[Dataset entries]

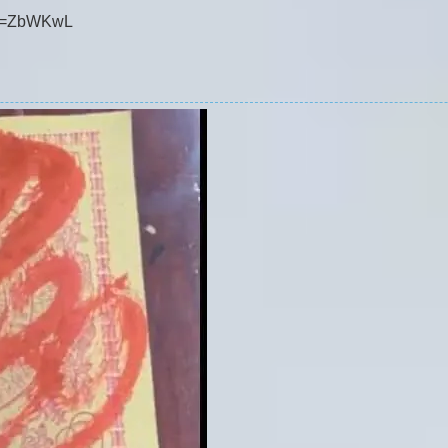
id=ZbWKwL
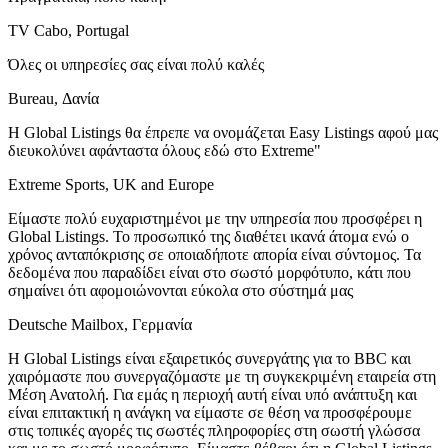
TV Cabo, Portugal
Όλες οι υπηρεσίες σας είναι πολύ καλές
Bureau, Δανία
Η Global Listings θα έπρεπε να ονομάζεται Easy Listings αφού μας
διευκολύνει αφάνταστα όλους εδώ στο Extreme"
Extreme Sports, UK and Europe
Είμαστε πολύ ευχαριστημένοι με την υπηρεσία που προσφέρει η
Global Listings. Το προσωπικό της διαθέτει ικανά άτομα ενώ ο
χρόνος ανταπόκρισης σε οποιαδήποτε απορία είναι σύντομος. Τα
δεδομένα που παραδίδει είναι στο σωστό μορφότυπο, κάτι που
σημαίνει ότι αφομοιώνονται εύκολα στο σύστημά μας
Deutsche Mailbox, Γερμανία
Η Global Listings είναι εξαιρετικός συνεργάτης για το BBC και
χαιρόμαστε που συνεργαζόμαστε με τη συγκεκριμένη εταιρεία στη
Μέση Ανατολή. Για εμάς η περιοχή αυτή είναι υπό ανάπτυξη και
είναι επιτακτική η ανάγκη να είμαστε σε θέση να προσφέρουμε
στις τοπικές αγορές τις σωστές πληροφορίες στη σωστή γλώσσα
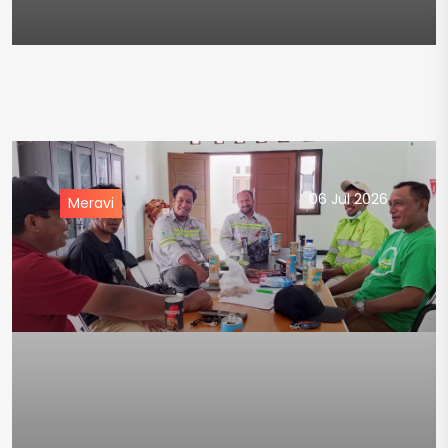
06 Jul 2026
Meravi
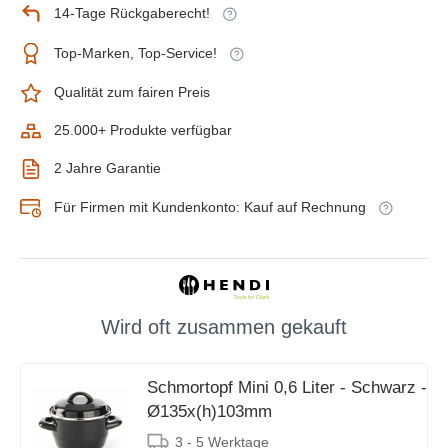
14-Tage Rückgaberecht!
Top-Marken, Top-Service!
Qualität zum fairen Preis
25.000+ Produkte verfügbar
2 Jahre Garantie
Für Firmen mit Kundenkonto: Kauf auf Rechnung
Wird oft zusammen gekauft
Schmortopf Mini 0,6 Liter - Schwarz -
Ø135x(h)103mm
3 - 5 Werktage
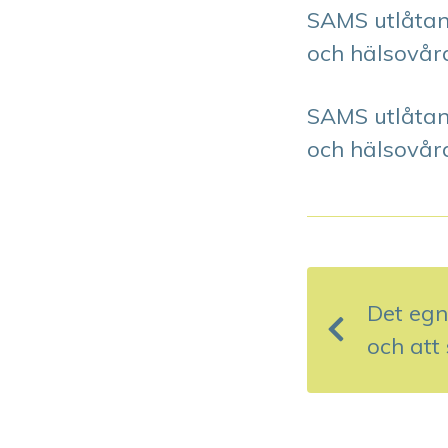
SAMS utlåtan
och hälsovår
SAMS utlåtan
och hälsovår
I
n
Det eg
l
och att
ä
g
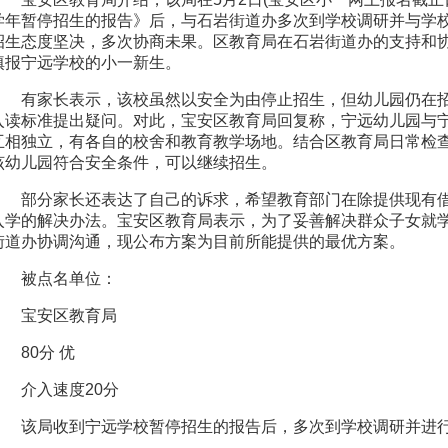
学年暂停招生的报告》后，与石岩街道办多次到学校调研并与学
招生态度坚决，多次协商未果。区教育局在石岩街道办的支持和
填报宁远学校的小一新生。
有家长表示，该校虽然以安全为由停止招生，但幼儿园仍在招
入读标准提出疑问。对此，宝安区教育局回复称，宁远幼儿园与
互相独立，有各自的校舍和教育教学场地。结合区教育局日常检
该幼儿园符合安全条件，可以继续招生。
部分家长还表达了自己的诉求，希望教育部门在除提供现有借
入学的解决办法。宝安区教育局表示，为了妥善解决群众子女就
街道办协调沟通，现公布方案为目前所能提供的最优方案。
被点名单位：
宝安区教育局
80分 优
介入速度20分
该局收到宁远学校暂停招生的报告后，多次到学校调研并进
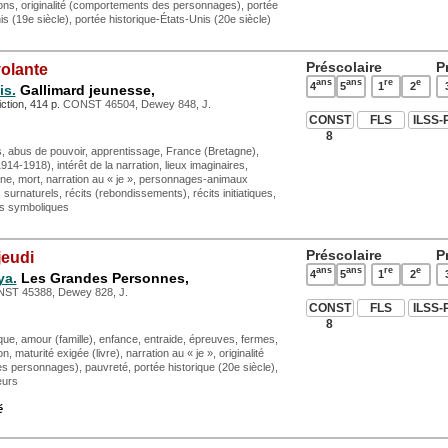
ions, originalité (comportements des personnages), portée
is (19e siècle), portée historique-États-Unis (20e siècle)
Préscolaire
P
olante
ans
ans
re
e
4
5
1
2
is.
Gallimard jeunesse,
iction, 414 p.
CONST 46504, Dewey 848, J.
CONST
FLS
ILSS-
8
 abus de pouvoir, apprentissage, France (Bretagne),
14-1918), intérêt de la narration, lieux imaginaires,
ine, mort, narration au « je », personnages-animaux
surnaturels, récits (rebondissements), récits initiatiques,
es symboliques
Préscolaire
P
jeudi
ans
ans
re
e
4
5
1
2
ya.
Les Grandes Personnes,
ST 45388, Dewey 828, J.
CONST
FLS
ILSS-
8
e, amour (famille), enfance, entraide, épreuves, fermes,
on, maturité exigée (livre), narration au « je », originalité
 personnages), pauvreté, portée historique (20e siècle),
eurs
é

**Exercise objective**
Would you transcribe all of the data exactly, omitting any pictures?

**Answer space**
id=ZbWKwL
TV Cabo, Portugal
Όλες οι υπηρεσίες σας είναι πολύ καλές
Bureau, Δανία
Η Global Listings θα έπρεπε να ονομάζεται Easy Listings αφού μας
διευκολύνει αφάνταστα όλους εδώ στο Extreme"
Extreme Sports, UK and Europe
Είμαστε πολύ ευχαριστημένοι με την υπηρεσία που προσφέρει η
Global Listings. Το προσωπικό της διαθέτει ικανά άτομα ενώ ο
χρόνος ανταπόκρισης σε οποιαδήποτε απορία είναι σύντομος. Τα
δεδομένα που παραδίδει είναι στο σωστό μορφότυπο, κάτι που
σημαίνει ότι αφομοιώνονται εύκολα στο σύστημά μας
Deutsche Mailbox, Γερμανία
Η Global Listings είναι εξαιρετικός συνεργάτης για το BBC και
χαιρόμαστε που συνεργαζόμαστε με τη συγκεκριμένη εταιρεία στη
Μέση Ανατολή. Για εμάς η περιοχή αυτή είναι υπό ανάπτυξη και
είναι επιτακτική η ανάγκη να είμαστε σε θέση να προσφέρουμε
στις τοπικές αγορές τις σωστές πληροφορίες στη σωστή γλώσσα
06 Jul 2026
Meravi
14-Tage Rückgaberecht!
Top-Marken, Top-Service!
Qualität zum fairen Preis
25.000+ Produkte verfügbar
2 Jahre Garantie
Für Firmen mit Kundenkonto: Kauf auf Rechnung
Wird oft zusammen gekauft
Schmortopf Mini 0,6 Liter - Schwarz -
Ø135x(h)103mm
3 - 5 Werktage
SAMS utlåtan
och hälsovår
SAMS utlåtan
och hälsovår
I
n
Det eg
l
och att
ä
g
学年暂停招生的报告》后，与石岩街道办多次到学校调研并与学
招生态度坚决，多次协商未果。区教育局在石岩街道办的支持和
填报宁远学校的小一新生。
有家长表示，该校虽然以安全为由停止招生，但幼儿园仍在招
入读标准提出疑问。对此，宝安区教育局回复称，宁远幼儿园与
互相独立，有各自的校舍和教育教学场地。结合区教育局日常检
该幼儿园符合安全条件，可以继续招生。
部分家长还表达了自己的诉求，希望教育部门在除提供现有借
入学的解决办法。宝安区教育局表示，为了妥善解决群众子女就
街道办协调沟通，现公布方案为目前所能提供的最优方案。
被点名单位：
宝安区教育局
80分 优
介入速度20分
该局收到宁远学校暂停招生的报告后，多次到学校调研并进
ions, originalité (comportements des personnages), portée
is (19e siècle), portée historique-États-Unis (20e siècle)
Préscolaire
P
olante
ans
ans
re
e
4
5
1
2
is.
Gallimard jeunesse,
iction, 414 p.
CONST 46504, Dewey 848, J.
CONST
FLS
ILSS-
8
 abus de pouvoir, apprentissage, France (Bretagne),
14-1918), intérêt de la narration, lieux imaginaires,
ine, mort, narration au « je », personnages-animaux
surnaturels, récits (rebondissements), récits initiatiques,
es symboliques
Préscolaire
P
jeudi
ans
ans
re
e
4
5
1
2
ya.
Les Grandes Personnes,
ST 45388, Dewey 828, J.
CONST
FLS
ILSS-
8
e, amour (famille), enfance, entraide, épreuves, fermes,
on, maturité exigée (livre), narration au « je », originalité
 personnages), pauvreté, portée historique (20e siècle),
eurs
é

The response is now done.